Kids can do some pretty dumb things with their smart phones, but it turns out (OMG!) that we owe them some credit.
Previous stats had us believing that as many as one in five teens participated in sexting, but new numbers published today in a Pediatrics study indicate that the naughty (and illegal) act of sending nude photos via mobile phone is far less prevalent among teens than we once thought -- closer to one 1 percent.
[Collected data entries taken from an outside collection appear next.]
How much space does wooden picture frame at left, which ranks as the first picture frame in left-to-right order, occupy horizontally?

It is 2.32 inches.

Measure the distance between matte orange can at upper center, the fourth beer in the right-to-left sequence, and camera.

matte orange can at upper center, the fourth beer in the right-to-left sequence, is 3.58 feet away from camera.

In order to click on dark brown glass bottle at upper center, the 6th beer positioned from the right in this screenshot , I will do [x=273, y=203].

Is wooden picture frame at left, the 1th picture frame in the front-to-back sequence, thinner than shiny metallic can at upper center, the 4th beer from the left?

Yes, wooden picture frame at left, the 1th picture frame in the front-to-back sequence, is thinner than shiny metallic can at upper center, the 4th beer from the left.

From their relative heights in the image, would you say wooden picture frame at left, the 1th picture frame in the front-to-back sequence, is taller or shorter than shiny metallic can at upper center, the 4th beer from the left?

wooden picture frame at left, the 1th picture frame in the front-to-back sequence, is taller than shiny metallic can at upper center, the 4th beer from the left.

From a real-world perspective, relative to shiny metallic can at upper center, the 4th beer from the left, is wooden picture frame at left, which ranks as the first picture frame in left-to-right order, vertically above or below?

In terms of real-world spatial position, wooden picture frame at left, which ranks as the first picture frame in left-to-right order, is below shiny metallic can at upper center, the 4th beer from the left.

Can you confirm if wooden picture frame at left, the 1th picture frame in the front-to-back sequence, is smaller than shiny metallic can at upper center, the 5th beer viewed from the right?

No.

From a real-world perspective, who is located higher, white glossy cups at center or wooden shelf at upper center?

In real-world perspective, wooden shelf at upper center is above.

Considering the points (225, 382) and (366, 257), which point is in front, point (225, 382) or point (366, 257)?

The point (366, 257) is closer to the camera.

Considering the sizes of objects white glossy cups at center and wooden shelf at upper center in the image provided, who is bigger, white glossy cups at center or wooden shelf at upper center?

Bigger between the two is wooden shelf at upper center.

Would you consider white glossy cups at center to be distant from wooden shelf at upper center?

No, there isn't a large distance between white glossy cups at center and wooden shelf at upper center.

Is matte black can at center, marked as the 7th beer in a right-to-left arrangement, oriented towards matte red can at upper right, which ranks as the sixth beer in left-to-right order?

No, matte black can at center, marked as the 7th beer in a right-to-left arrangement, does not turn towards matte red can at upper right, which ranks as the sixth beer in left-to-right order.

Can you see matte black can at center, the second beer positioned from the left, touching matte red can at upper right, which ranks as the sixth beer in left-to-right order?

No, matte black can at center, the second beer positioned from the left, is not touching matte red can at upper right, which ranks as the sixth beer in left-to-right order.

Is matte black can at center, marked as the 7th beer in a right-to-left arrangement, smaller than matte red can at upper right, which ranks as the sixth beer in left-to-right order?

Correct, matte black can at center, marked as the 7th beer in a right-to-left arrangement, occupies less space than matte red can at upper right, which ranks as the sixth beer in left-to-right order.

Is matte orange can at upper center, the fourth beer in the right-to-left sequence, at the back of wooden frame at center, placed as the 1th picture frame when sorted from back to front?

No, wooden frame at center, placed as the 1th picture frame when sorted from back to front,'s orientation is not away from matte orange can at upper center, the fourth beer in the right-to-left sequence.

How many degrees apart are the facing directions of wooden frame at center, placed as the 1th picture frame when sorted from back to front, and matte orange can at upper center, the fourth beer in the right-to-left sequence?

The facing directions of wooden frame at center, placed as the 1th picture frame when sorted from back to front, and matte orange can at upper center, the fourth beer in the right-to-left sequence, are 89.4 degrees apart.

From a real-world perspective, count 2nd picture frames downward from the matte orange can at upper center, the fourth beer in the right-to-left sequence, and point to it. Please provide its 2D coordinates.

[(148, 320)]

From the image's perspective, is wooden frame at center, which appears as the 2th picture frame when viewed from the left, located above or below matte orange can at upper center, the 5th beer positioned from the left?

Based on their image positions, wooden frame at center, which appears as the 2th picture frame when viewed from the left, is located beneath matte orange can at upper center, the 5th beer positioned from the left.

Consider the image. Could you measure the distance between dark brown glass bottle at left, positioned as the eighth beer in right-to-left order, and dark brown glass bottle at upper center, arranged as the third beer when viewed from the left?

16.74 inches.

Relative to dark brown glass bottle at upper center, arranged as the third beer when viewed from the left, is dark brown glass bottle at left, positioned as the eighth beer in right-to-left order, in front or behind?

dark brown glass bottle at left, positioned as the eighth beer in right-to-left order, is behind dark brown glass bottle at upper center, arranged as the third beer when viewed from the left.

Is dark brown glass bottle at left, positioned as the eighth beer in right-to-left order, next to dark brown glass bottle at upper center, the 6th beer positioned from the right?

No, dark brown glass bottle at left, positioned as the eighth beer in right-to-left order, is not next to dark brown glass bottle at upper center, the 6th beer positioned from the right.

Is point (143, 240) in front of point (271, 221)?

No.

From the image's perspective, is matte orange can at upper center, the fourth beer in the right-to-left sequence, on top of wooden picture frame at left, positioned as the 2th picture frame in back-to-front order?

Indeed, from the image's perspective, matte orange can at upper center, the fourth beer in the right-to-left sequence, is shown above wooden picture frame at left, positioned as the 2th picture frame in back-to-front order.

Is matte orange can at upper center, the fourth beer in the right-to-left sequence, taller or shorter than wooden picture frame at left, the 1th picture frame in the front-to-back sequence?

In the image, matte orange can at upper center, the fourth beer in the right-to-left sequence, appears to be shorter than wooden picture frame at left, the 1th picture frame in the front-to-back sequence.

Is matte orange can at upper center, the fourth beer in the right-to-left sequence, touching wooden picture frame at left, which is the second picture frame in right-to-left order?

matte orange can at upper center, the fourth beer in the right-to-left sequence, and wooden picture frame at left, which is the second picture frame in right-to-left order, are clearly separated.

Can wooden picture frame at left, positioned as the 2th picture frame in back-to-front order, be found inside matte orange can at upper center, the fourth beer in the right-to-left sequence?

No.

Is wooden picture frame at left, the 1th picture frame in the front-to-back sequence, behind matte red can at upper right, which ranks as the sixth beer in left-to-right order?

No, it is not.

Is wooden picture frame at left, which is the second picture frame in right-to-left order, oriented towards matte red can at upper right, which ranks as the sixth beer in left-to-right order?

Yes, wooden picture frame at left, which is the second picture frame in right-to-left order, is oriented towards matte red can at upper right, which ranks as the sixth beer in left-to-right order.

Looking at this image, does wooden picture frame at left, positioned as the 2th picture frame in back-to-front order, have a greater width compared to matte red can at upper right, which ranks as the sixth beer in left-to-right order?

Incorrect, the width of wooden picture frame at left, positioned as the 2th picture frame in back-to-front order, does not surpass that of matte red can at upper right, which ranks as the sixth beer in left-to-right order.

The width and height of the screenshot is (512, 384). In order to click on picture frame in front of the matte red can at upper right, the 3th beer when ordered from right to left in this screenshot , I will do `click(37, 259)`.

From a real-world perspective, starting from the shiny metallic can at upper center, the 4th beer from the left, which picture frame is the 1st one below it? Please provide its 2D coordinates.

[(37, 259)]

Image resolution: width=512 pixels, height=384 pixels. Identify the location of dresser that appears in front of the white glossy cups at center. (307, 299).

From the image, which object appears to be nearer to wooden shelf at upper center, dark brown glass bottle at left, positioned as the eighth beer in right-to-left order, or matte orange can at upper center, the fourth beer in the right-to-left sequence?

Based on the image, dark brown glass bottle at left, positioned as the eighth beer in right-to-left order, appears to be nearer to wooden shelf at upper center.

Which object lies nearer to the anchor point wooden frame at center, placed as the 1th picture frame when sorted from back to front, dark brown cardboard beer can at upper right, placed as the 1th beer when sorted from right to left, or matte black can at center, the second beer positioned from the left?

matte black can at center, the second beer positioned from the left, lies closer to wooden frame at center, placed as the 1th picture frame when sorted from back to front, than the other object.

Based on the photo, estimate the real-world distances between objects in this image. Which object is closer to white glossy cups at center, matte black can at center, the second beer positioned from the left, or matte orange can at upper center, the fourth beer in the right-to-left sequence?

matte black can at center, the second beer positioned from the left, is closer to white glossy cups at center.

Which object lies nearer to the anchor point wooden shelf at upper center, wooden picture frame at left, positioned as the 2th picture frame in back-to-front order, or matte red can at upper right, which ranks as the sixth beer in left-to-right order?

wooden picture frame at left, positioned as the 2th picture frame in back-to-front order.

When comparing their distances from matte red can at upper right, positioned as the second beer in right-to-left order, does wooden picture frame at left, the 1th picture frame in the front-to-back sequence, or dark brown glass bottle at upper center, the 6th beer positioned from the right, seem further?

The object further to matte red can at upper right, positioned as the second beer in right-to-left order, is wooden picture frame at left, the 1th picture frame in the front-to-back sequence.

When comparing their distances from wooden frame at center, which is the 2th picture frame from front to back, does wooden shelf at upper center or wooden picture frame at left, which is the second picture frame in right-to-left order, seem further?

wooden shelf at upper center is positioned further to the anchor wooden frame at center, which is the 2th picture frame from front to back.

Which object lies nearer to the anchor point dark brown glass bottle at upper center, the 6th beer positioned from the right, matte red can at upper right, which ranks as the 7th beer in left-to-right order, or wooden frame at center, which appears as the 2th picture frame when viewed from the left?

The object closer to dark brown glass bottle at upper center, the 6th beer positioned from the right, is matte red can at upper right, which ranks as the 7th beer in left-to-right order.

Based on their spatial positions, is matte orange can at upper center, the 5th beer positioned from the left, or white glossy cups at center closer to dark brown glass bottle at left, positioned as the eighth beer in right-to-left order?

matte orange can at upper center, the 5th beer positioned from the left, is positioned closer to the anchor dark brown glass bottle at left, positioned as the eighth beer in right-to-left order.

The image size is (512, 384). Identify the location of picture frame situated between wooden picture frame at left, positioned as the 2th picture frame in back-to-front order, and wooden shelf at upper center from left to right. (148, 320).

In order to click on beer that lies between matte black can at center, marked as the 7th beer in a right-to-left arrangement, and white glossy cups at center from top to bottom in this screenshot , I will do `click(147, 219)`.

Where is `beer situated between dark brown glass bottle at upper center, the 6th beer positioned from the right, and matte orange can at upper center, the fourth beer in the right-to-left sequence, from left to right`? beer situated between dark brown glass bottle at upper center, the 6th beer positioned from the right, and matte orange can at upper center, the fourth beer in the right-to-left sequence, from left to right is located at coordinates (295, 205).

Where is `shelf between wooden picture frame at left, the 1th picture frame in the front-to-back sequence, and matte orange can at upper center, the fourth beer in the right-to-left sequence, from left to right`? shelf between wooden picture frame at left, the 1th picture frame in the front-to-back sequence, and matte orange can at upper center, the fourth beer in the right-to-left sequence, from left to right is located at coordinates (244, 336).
The national study, "Prevalence and Characteristics of Youth Sexting," surveyed more than 1,500 kids ages 10 (eek) to 17 and delved deeper than previous studies on sexting, providing demographics such as the age, sex, race, and family life of the "sexters," and offering insight on the context of the sexting ("romance/part of a relationship" -- which was most common, or "joke/prank," "bullying/harassment," etc.).
The survey even went as far as to ask sexting kids what parts they bared (in order to determine how many children are participating in what is legally considered pornography). Very few of the photos could be deemed pornographic, which is good news, I suppose.
Even so, all it takes is one seemingly harmless photo sent to a boyfriend or girlfriend to land a child in legal trouble -- or worse. In the 2008 sexting case of 18-year-old Jesse Logan, nude photos intended for her boyfriend circulated around her school and led to her suicide.
Was/Is sexting part of your "birds-and-bees" and Internet safety conversation with your child? Improved statistics aside, it probably should be.